Wisconsin high court hands win to governor in separation of powers deadlock

MADISON, Wis. (CN) - The Wisconsin Supreme Court ruled in favor of the state's governor in a dispute over whether the Legislature can block rules enacted by the state's executive agencies.

The case represents an ongoing feud between Democratic Wisconsin Governor Tony Evers and the state's Republican-controlled Legislature.

Evers sued the Legislature in 2023 over a handful of statutes granting various legislative committees veto power over a number of expenditures and rules by the state Department of Natural Resources, Department of Safety and Professional Services and the University of Wisconsin.

Republican majorities in the state House and Senate have used that power to block several executive actions, including the acquisition of land by the DNR and pay raises for public university employees.

Speaker Robin Vos said at the time that he planned to hold up statutory pay raises for about 35,500 University of Wisconsin System employees until the university either cuts its positions dedicated to diversity, equity and inclusion or gives up its authority to create new positions altogether.

Evers, joined by the administrative departments affected by the vetoes, filed suit in October 2023 against a group of legislators, including Vos.

In 2024, the court ruled 6-1 in Evers' favor, stating that the statute blocking the governor from spending funds that the Legislature had previously approved was unconstitutional.

"Maintaining the separation of powers between the branches is essential for the preservation of liberty and a government accountable to the people. By placing the power of the executive branch to carry out the law in a committee of the Legislature, the legislative branch subsumed the executive power," Justice Rebecca Grassl Bradley wrote for the majority.

The court also heard arguments in a May 2025 appeal after the Legislature took a second shot at trying to usurp the governor's power by giving the state Joint Committee for Review of Administrative Rule, known as JCRAR, veto power over executive branch rules.

The committee used its new veto power to block a rule that allowed the Wisconsin Department of Safety and Professional Services to update commercial building standards while also blocking an update to professional ethics standards for therapists and social workers, which regarded "conversion therapy" techniques as unethical.

The committee called the therapy veto temporary, but the Legislature failed to pass a bill to support it.

Evers argued in his brief before the court that the committee has effectively taken over the Legislature's right to pass a bill, which then must be sent to the governor for approval.

The committee also intrudes on the executive branch's authority, added Evers' counsel, Wisconsin Assistant Attorney General Charlotte Gibson, highlighting that if the Legislature previously granted his office rulemaking authority for one of the executive's agencies, that agency then has the power to carry out the Legislature's wishes.

"Even if rulemaking were instead viewed as a shared power, the Legislature still cannot act through a committee outside its lawmaking function, and it cannot block the executive branch from acting.
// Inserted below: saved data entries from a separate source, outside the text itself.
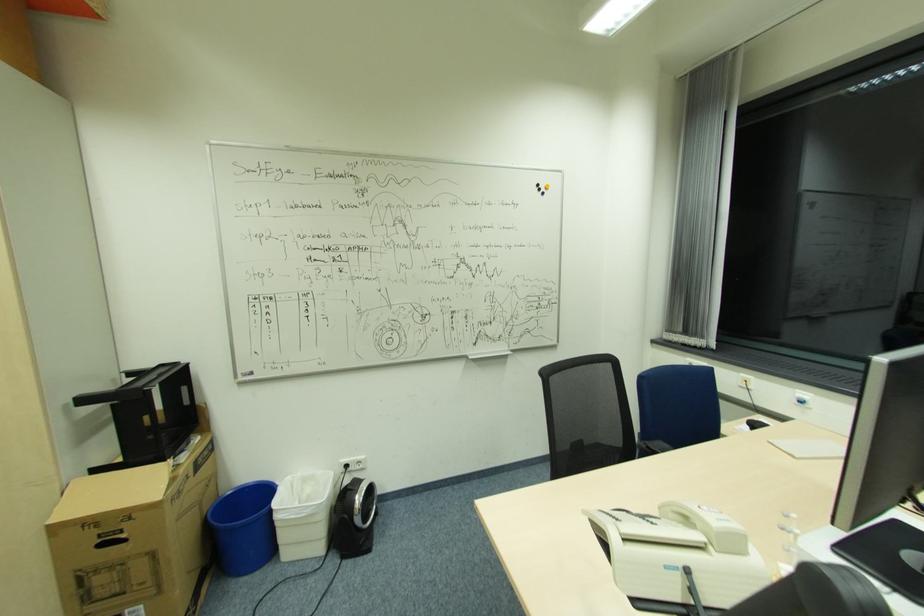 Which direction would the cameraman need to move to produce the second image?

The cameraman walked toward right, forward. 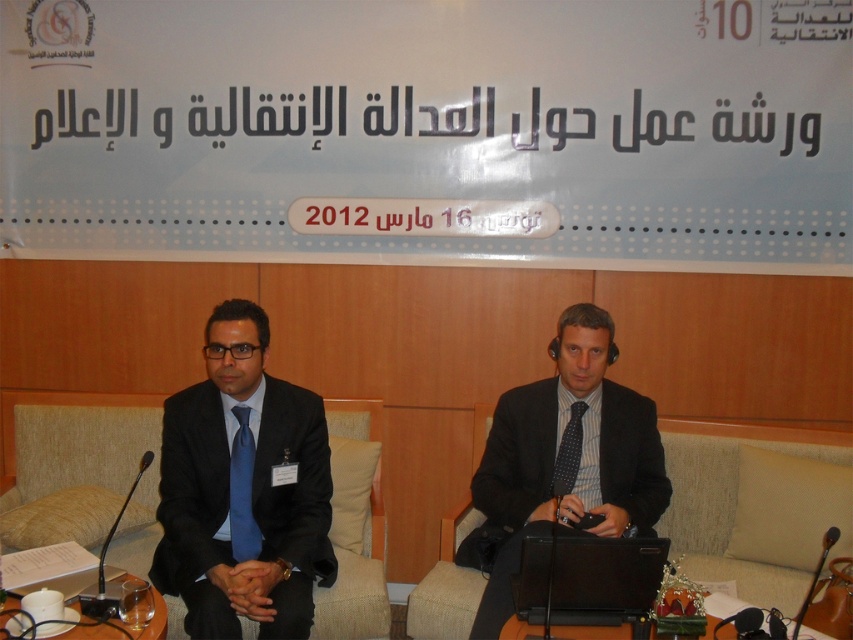 Question: Is the position of beige fabric couch at center less distant than that of polka dot silk tie at center?

Choices:
 (A) yes
 (B) no

Answer: (B)

Question: Which point is farther to the camera?

Choices:
 (A) (235, 467)
 (B) (689, 454)

Answer: (B)

Question: Can you confirm if beige fabric couch at center is positioned below translucent glass table at lower left?

Choices:
 (A) yes
 (B) no

Answer: (B)

Question: Can you confirm if beige fabric couch at center is thinner than blue silk tie at center?

Choices:
 (A) no
 (B) yes

Answer: (A)

Question: Which object is farther from the camera taking this photo?

Choices:
 (A) dark suit at center
 (B) black matte suit at left
 (C) polka dot silk tie at center
 (D) blue silk tie at center

Answer: (C)

Question: Which of these objects is positioned closest to the dark suit at center?

Choices:
 (A) blue silk tie at center
 (B) polka dot silk tie at center

Answer: (B) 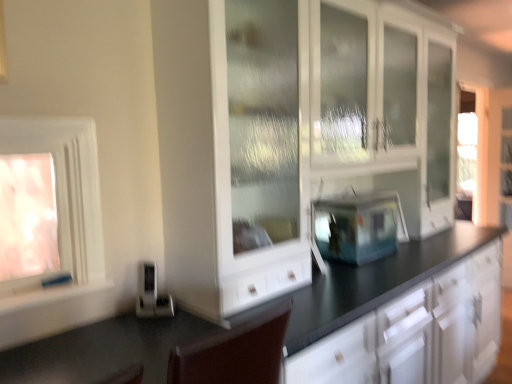 What are the coordinates of `transparent glass fish tank at center, placed as the 1th appliance when sorted from right to left` in the screenshot? It's located at (358, 226).

Image resolution: width=512 pixels, height=384 pixels. What do you see at coordinates (68, 189) in the screenshot?
I see `white glossy window at left, placed as the 2th window when sorted from left to right` at bounding box center [68, 189].

Describe the element at coordinates (62, 298) in the screenshot. I see `white matte window sill at lower left` at that location.

Identify the location of transparent glass fish tank at center, the second appliance positioned from the front. The image size is (512, 384). (358, 226).

In the image, is white matte window sill at lower left positioned in front of or behind transparent glass fish tank at center, which is the 1th appliance from back to front?

Visually, white matte window sill at lower left is located in front of transparent glass fish tank at center, which is the 1th appliance from back to front.

Between white matte window sill at lower left and transparent glass fish tank at center, which is the 1th appliance from back to front, which one has less height?

With less height is white matte window sill at lower left.

Based on the photo, is white matte window sill at lower left positioned far away from transparent glass fish tank at center, which is the 1th appliance from back to front?

Yes, white matte window sill at lower left and transparent glass fish tank at center, which is the 1th appliance from back to front, are located far from each other.

Does point (39, 306) come behind point (334, 253)?

That is False.

From a real-world perspective, is white glossy window at left, marked as the first window in a right-to-left arrangement, over satin silver toaster at lower left, which appears as the 2th appliance when viewed from the back?

Correct, in the physical world, white glossy window at left, marked as the first window in a right-to-left arrangement, is higher than satin silver toaster at lower left, which appears as the 2th appliance when viewed from the back.

Are white glossy window at left, placed as the 2th window when sorted from left to right, and satin silver toaster at lower left, the first appliance when ordered from front to back, making contact?

white glossy window at left, placed as the 2th window when sorted from left to right, and satin silver toaster at lower left, the first appliance when ordered from front to back, are clearly separated.

Who is taller, white glossy window at left, marked as the first window in a right-to-left arrangement, or satin silver toaster at lower left, the second appliance viewed from the right?

Standing taller between the two is white glossy window at left, marked as the first window in a right-to-left arrangement.

Can you confirm if white glossy window at left, placed as the 2th window when sorted from left to right, is wider than satin silver toaster at lower left, which appears as the 2th appliance when viewed from the back?

Yes.

From a real-world perspective, who is located lower, white matte window sill at lower left or white glossy cabinet at center?

white matte window sill at lower left, from a real-world perspective.

From the image's perspective, is white matte window sill at lower left located beneath white glossy cabinet at center?

Yes.

This screenshot has height=384, width=512. What are the coordinates of `window sill behind the white glossy cabinet at center` in the screenshot? It's located at (62, 298).

Considering the points (25, 301) and (259, 93), which point is in front, point (25, 301) or point (259, 93)?

The point (25, 301) is closer.

Which is more to the right, white glossy cabinet at center or white matte window sill at lower left?

Positioned to the right is white glossy cabinet at center.

Does white glossy cabinet at center turn towards white matte window sill at lower left?

No.

Is white glossy cabinet at center next to white matte window sill at lower left?

They are not placed beside each other.

Does white glossy cabinet at center have a smaller size compared to white matte window sill at lower left?

No, white glossy cabinet at center is not smaller than white matte window sill at lower left.

Does point (345, 213) appear closer or farther from the camera than point (92, 291)?

Point (345, 213) appears to be farther away from the viewer than point (92, 291).

From a real-world perspective, who is located higher, transparent glass fish tank at center, which is the 1th appliance from back to front, or white matte window sill at lower left?

In real-world perspective, transparent glass fish tank at center, which is the 1th appliance from back to front, is above.

Is transparent glass fish tank at center, placed as the 1th appliance when sorted from right to left, spatially inside white matte window sill at lower left, or outside of it?

The correct answer is: outside.

Who is taller, transparent glass fish tank at center, which is the second appliance from left to right, or white matte window sill at lower left?

transparent glass fish tank at center, which is the second appliance from left to right.

Is satin silver toaster at lower left, the second appliance viewed from the right, aimed at translucent glass window at left, positioned as the first window in left-to-right order?

No, satin silver toaster at lower left, the second appliance viewed from the right, does not turn towards translucent glass window at left, positioned as the first window in left-to-right order.

Looking at this image, from a real-world perspective, which is physically below, satin silver toaster at lower left, which appears as the 2th appliance when viewed from the back, or translucent glass window at left, which ranks as the second window in right-to-left order?

satin silver toaster at lower left, which appears as the 2th appliance when viewed from the back, is physically lower.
That is exactly what JCRAR's vetoes do," Gibson wrote.

In response, Republican legislatures claim that Evers is asking the court to "upend retroactively decades of the Legislature's broad delegation of legislative rulemaking authority to administrative agencies."

Legislatures relied on the court's previous ruling in a 2020 case, which found that when an agency makes a rule, it's exercising legislative power and therefore subordinate to the Legislature.

In that case, the court applied a 1992 ruling, Martinez v. DILHR, finding that JCRAR's suspension power is delegated to it by legislative standards.

"It would be a grave affront to the separation of powers and interbranch comity for this court now to overturn Martinez and invalidate the crucial JCRAR oversight upon which the Legislature relied, while otherwise leaving those delegations of legislative power to administrative agencies in place," wrote the Legislature's counsel, Mishae Tseytlin, of Troutman Pepper.